The landmark headquarters of leading Dublin law firm, Ivor Fitzpatrick & Co, are being put up for sale following a decision by the company to relocate. The firm’s move from its long-standing office at 44/45 St Stephen’s Green comes just over one year after the death of Mr Fitzpatrick, the firm’s founder and managing partner. The property, which occupies a pivotal position at the junction of St Stephen’s Green and Hume Street, is being offered to the market with the benefit of full vacant possession by agent Knight Frank at a guide price of €10 million.
Built in the early 1970s, 44/45 St Stephen’s Green briefly comprises a modern concrete structure behind a mock-Georgian facade. The building, which extends to a net internal area of 1,564sq m (16,830sq ft), has a mix of open-plan and cellular offices over six floors, with typical floor plates of about 293sq m (3,150sq ft). That floor plate is in line with a large proportion of current occupier trends. Some 45 per cent of leasing activity in Dublin 2 over the past five years has been for office units under 465sq m (5,000 sq ft). The property has 15 car-parking spaces.
A feasibility study prepared in advance of the sale by Reddy Architecture + Urbanism identifies the potential for a new owner to increase the property’s value through either a light-touch refurbishment or a full-scale retrofit. Proposed enhancements include the provision of a new internal core, a reimagined internal layout, and the addition of an extended penthouse level. These upgrades could bring the building’s footprint up to a net internal area of 1,640sq m (17,653 sq ft) while improving the property’s sustainability.

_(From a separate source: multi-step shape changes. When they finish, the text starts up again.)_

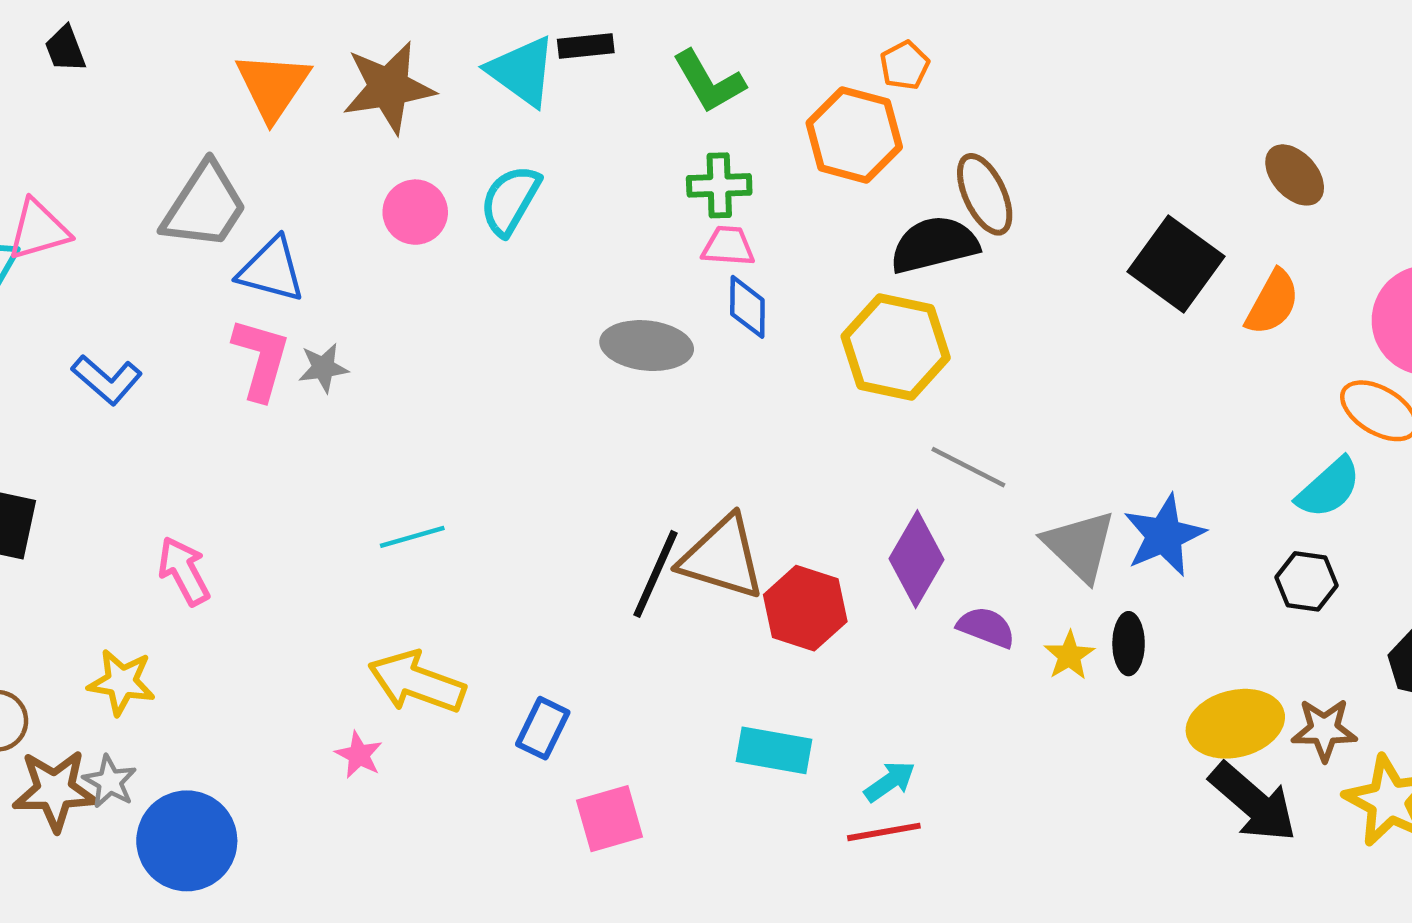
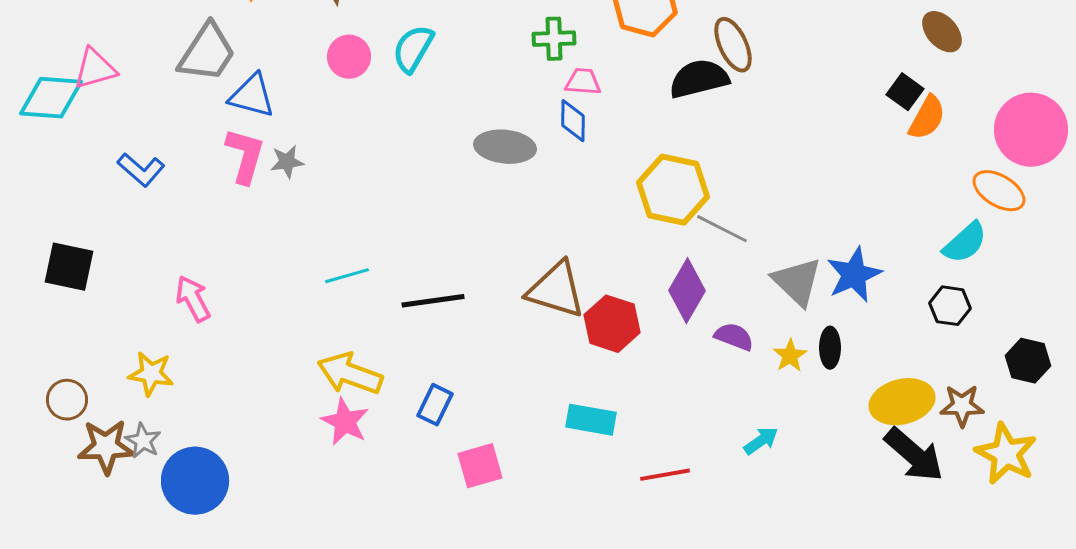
pink trapezoid: (728, 246) -> (583, 82), moved
black square: (1176, 264) -> (905, 92), moved, size x0.6
yellow hexagon: (896, 347) -> (673, 190), moved
black line: (655, 574) -> (433, 301), moved, turned 58
pink star: (359, 755) -> (345, 422), moved, size x1.5
cyan arrow: (890, 782) -> (761, 441), moved

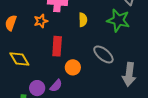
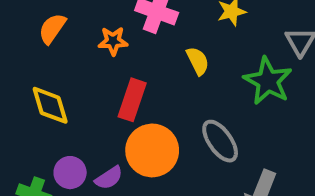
yellow semicircle: (83, 20) -> (198, 61), turned -40
orange circle: (73, 67) -> (152, 150), size x1.6

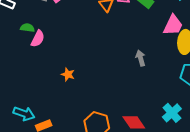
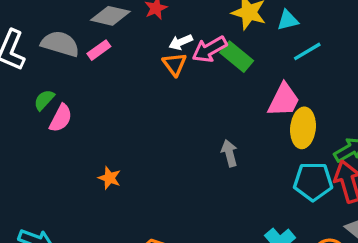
green semicircle: (27, 28) -> (44, 100), turned -56

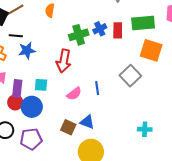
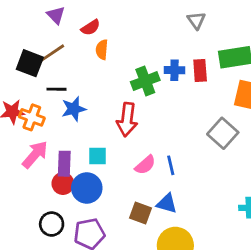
blue cross: (100, 29) -> (174, 70), turned 32
blue line: (97, 88) -> (171, 165), moved

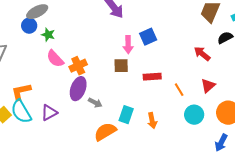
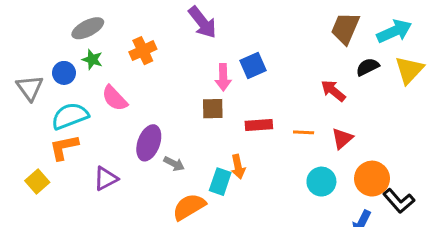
blue circle: (29, 26) -> (64, 73), moved
green star: (48, 35) -> (92, 60), moved
orange cross: (78, 66) -> (143, 51), moved
orange line: (179, 90) -> (304, 132), moved, turned -56
cyan semicircle: (21, 112) -> (70, 116), moved, turned 100
orange arrow: (152, 121) -> (238, 167), moved

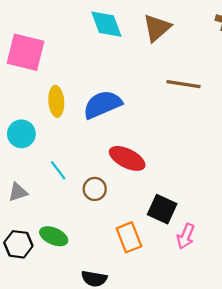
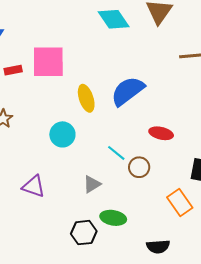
red ellipse: (127, 158) -> (161, 133), size x0.7
cyan line: (58, 170) -> (116, 153), moved
gray triangle: (18, 192) -> (92, 184), moved

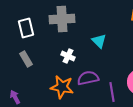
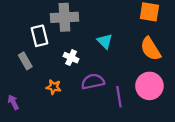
white rectangle: (26, 28) -> (39, 36), moved
orange star: (62, 87) -> (54, 87), moved, size x0.6

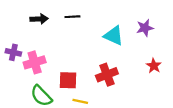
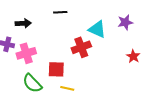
black arrow: (39, 19) -> (23, 23), moved
red cross: (107, 75) -> (81, 47), moved

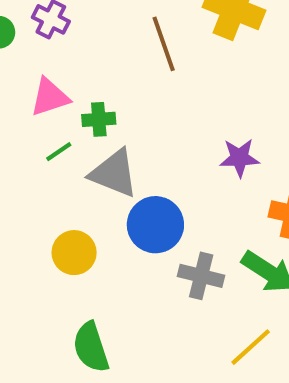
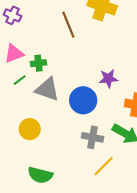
blue circle: (155, 225) -> (83, 100), moved
green semicircle: (91, 347) -> (40, 175), turned -55
yellow line: (251, 347) -> (104, 166), moved

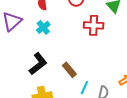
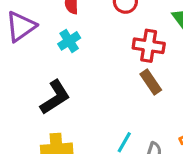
brown rectangle: (69, 70) -> (151, 82), moved

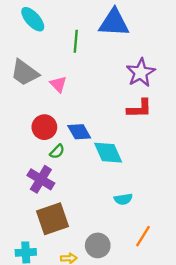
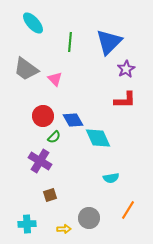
blue triangle: (114, 23) -> (109, 42), moved, turned -48
purple star: (141, 73) -> (126, 69), size x0.7
brown square: (52, 219) -> (50, 195), size x0.5

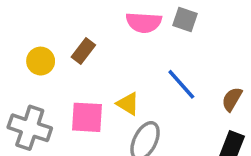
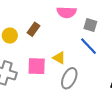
gray square: (185, 20) -> (90, 25), moved

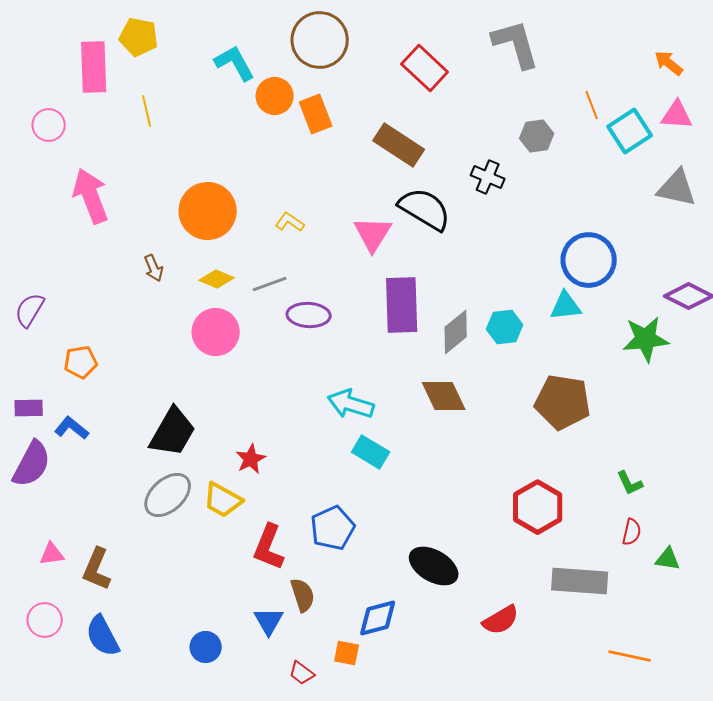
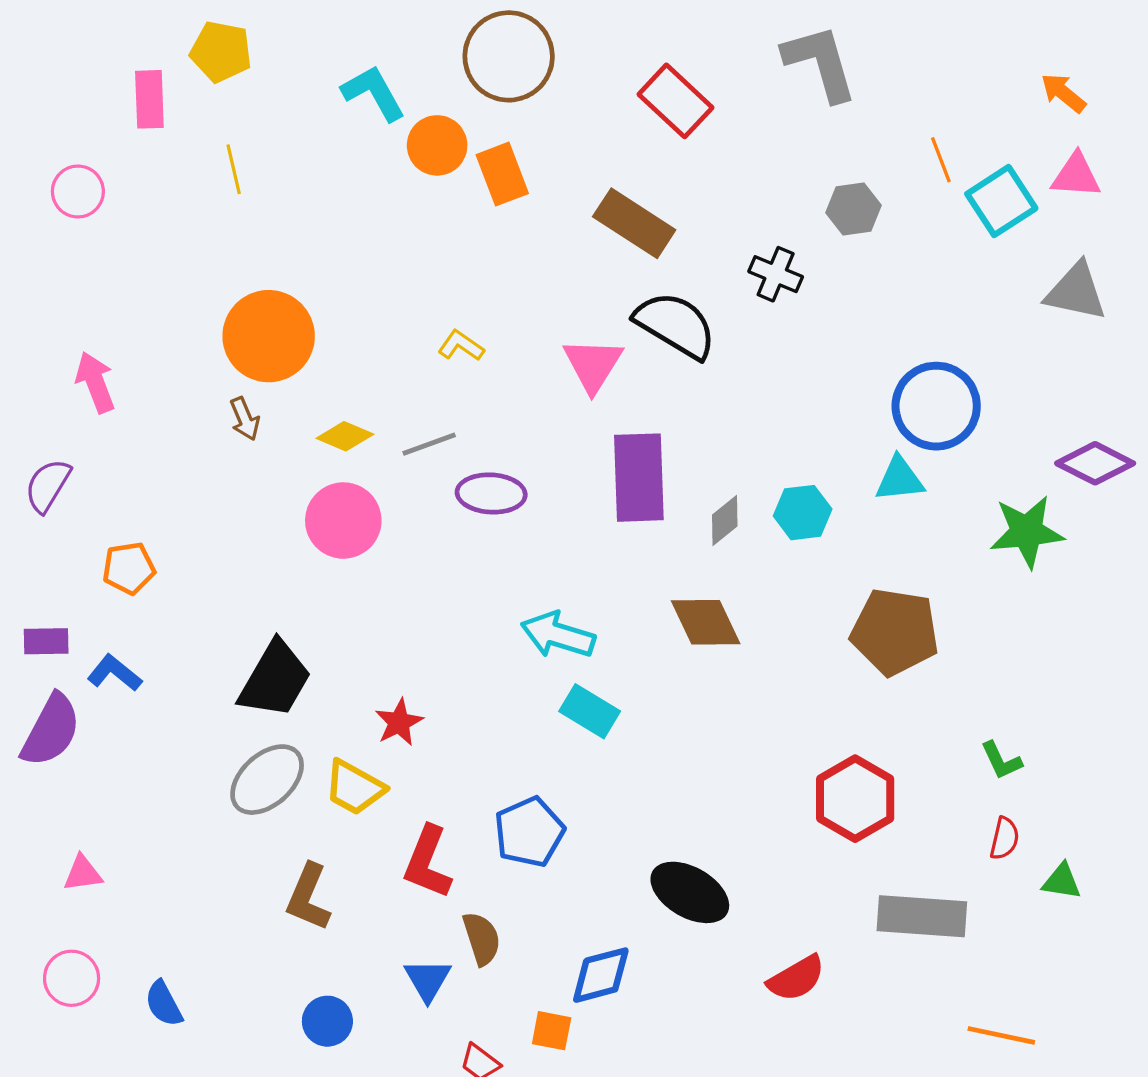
pink rectangle: (94, 67) -> (149, 99), size x0.7
pink arrow: (91, 196) -> (95, 382), moved, size x0.7
orange circle: (208, 211) -> (269, 336), moved
gray diamond: (456, 332) -> (725, 521), size x0.7
brown L-shape: (97, 569) -> (308, 897), moved
blue semicircle: (103, 636) -> (164, 1004), size x0.7

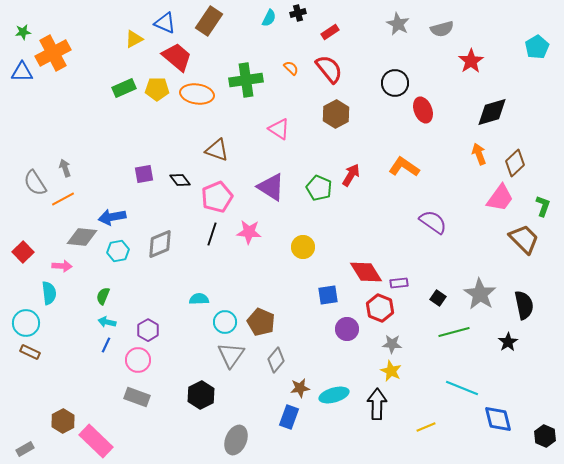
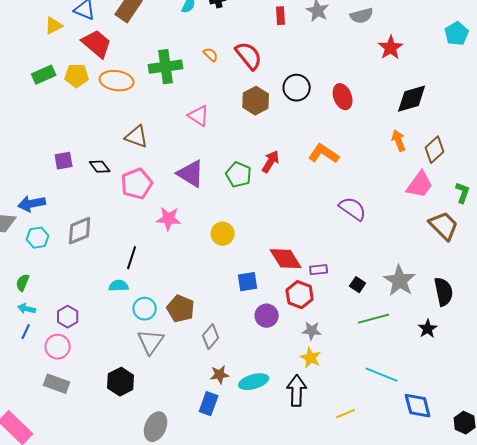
red rectangle: (330, 32) -> (281, 16), moved, turned -60
black circle: (395, 83) -> (297, 88), moved
black line: (212, 234) -> (132, 258), moved
gray diamond: (276, 360) -> (211, 337), moved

44/45 St Stephen’s Green served for many years as the office of Ivor Fitzpatrick & Co. During his lifetime, Mr Fitzpatrick forged a hugely successful career in both law and in business. While the law firm he founded and managed didn’t operate at the same scale as the big five legal companies (Arthur Cox, A&L Goodbody, Matheson, William Fry and McCann FitzGerald), it was highly successful in its own right. It specialised in banking, corporate advice, medical negligence and personal injury, real estate and planning, and in litigation, including defamation.
Ivor Fitzpatrick made much of his undoubted wealth – he was reputed to be worth up to €100 million at the time of his death – from property, in which he was associated with some of the country’s biggest real estate developers and investors, among them Paddy McKillen, Johnny Ronan and Pat Doherty. Other business partners and law clients included Robert “Pino” Harris and Dermot Desmond.
Given its location in one of Dublin city centre’s most tightly held and sought-after locations, the property is expected to see interest from a range of prospective owner-occupiers, investors and developers. The property overlooks St Stephen’s Green and is within a short walk of Grafton Street and numerous of the city’s foremost hotels, including the Shelbourne Hotel, the Merrion Hotel and the Conrad Dublin.